Erin Hatton, associate professor of sociology who studies work and labour at the University at Buffalo in New York, US, agrees. “Maybe [workers are] trying new things. I think this is a moment of reckoning with the world of work, and thinking about what role work plays in our lives,” says Hatton. Overemployment can “free people to maybe try on other jobs for size; maybe take on extra work that may not pay well, but may be more meaningful to them.”

So, it’s no coincidence that more people are trying this out in recent months. “I think the pandemic may have pushed people to do more of that deep thought and what it is they’re spending their lives doing, and deciding I could probably do more with my life,” says Chandler-Crichlow. By pursuing overemployment more workers seem to be saying to themselves, she says: “’Yes, I want to really utilise the skills and capabilities I have. And if someone wants to pay me – I’ll do it.’”

Railing against employers

The fact that people are turning to overemployment also signals important systemic workplace issues.

For a long time, many workers have felt like their jobs are unfulfilling or meaningless – leading to problems like burnout and boreout – and that they’re constantly chasing success within a system that gives managers a disproportionate amount of power within the working relationship. That may be one of the reasons overemployment has become more popular, experts say.

So if managers don’t realise workers are doing this, are they bad managers? “My sense is that they simply do not have systems in place to surveil workers in this way,” says Hatton. “For many lower wage workers, both remote and non-remote, there is plenty of surveillance that effectively disallows this kind of double dipping. Think call centre workers who work remotely but technology monitors the number of calls they take. But for workers who [are] typically in the worksite and are not already punitively surveilled in this way, they just don’t have a system in place to monitor and enforce this.”

“How employers respond to this could also vary across of a spectrum of no support at one end,” says Chandler-Crichow, to companies somewhat giving their blessing, “as long as it does not impact your responsibilities at their organisations.”

From Isaac’s perspective as an overemployed worker, and based on the activity on his website, one of the reasons people take on secret second jobs is because they feel disillusioned with the realities of corporate life. Some workers believe secret overemployment helps them break free of employers that haven’t given them that promotion or pay rise they’ve been chasing for years.

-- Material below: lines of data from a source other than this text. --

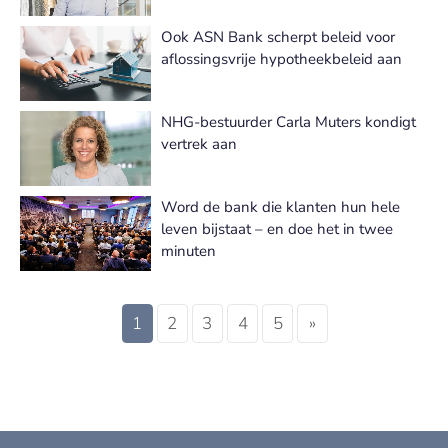
Ook ASN Bank scherpt beleid voor
aflossingsvrije hypotheekbeleid aan
NHG-bestuurder Carla Muters kondigt
vertrek aan
Word de bank die klanten hun hele
leven bijstaat – en doe het in twee
minuten
1
2
3
4
5
»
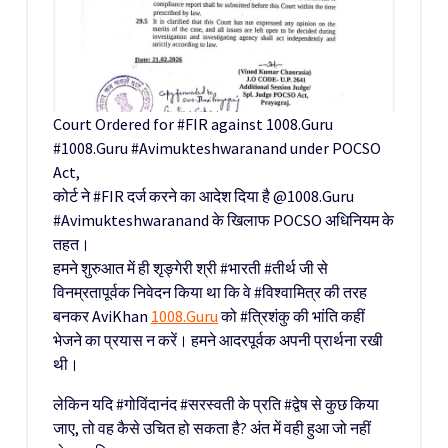
Court Ordered for #FIR against 1008.Guru
#1008.Guru #Avimukteshwaranand under POCSO
Act,
कोर्ट ने #FIR दर्ज करने का आदेश दिया है @1008.Guru
#Avimukteshwaranand के खिलाफ POCSO अधिनियम के
तहत।
हमने शुरुआत में ही शृङ्गेरी श्री #भारती #तीर्थ जी से
विनम्रतापूर्वक निवेदन किया था कि वे #विश्वामित्र की तरह
बनकर AviKhan
1008.Guru
को #त्रिशंकु की भांति कहीं
भेजने का प्रयास न करें। हमने आदरपूर्वक अपनी प्रार्थना रखी
थी।
लेकिन यदि #गोविंदानंद #सरस्वती के प्रति #द्वेष से कुछ किया
जाए, तो वह कैसे उचित हो सकता है? अंत में वही हुआ जो नहीं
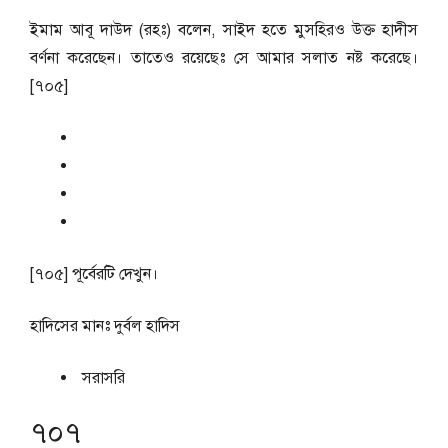
ইমাম আবূ দাউদ (রহঃ) বলেন, সাইদ হতে মুসহিরও উক্ত হাদীস
বর্ণনা করেছেন। তাতেও রয়েছেঃ সে আমার সলাত নষ্ট করেছে।
[৭০৫]
[৭০৫] পূর্বেরটি দেখুন।
হাদিসের মানঃ
দুর্বল হাদিস
সরাসরি
৭০৭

“There’s a sense that our bosses own us a little bit, and I see this as an interesting pushback against that normative sense of ownership,” says Hatton. “It’s expected that we really owe them everything. That we’re theirs. But when push comes to shove, they can fire us tomorrow for no reason at all. This is taking back a little bit of that sense of power.”

When Isaac’s company was rolling out redundancies during the pandemic, he survived, but emerged with new resolve – he wouldn’t be one of many faceless employees. “You treat me like a number, I’m going to treat you like a number,” he says. So, armed with two separate laptops, he works two separate jobs, plus a part-time gig. He says he’s never been found out or had any close calls.

What happens next?

Overemployment may be ticking up, but those who go for the secret second job are still in the minority – and the move still carries a lot of risk.

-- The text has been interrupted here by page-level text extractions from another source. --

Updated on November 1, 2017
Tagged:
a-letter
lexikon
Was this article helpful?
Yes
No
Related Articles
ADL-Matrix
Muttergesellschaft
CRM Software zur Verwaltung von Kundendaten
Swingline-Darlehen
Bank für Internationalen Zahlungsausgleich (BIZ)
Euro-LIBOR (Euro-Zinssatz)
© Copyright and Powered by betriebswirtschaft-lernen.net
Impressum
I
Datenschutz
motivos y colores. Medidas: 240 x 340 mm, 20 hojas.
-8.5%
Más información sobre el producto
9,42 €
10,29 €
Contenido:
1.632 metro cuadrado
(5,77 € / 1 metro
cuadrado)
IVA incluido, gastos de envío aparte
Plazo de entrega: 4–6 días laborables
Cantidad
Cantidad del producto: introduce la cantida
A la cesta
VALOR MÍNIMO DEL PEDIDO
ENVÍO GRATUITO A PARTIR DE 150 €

Plus, as the increase in overemployment is relatively new, there’s a lot both workers and employers alike don’t yet know. For instance, it’s unclear how companies will respond if they feel vulnerable, or if they realise an employee is breaching the terms of a non-compete contract. Perhaps managers will more closely monitor employees’ social media activity to find something incriminating, or might install software on company machines to detect anything fishy.

For now, though, some workers will embrace overemployment – as long as one of their supervisors doesn’t catch them.